*REQUIREMENT*:
Starting at the line below that contains "est en train de naviguer", print each line through the end of the records exactly as it appears.

*WORKING DATA*:
------------------------------------
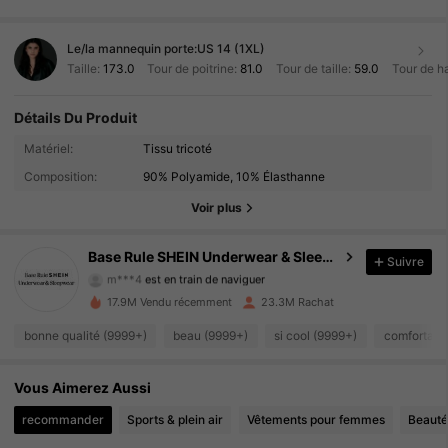
Le/la mannequin porte:
US 14 (1XL)
Taille:
173.0
Tour de poitrine:
81.0
Tour de taille:
59.0
Tour de h
Détails Du Produit
1.1M Suiveurs
4.93
Matériel:
Tissu tricoté
Composition:
90% Polyamide, 10% Élasthanne
1.1M Suiveurs
4.93
Voir plus
1.1M Suiveurs
4.93
Base Rule SHEIN Underwear & Sleepwear
Suivre
m***4
est en train de naviguer
1.1M Suiveurs
4.93
17.9M Vendu récemment
23.3M Rachat
1.1M Suiveurs
4.93
bonne qualité (9999+)
beau (9999+)
si cool (9999+)
comfortabl
1.1M Suiveurs
4.93
Vous Aimerez Aussi
recommander
Sports & plein air
Vêtements pour femmes
Beauté
1.1M Suiveurs
4.93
------------------------------------
*EXERCISE RESULT*:
est en train de naviguer
1.1M Suiveurs
4.93
17.9M Vendu récemment
23.3M Rachat
1.1M Suiveurs
4.93
bonne qualité (9999+)
beau (9999+)
si cool (9999+)
comfortabl
1.1M Suiveurs
4.93
Vous Aimerez Aussi
recommander
Sports & plein air
Vêtements pour femmes
Beauté
1.1M Suiveurs
4.93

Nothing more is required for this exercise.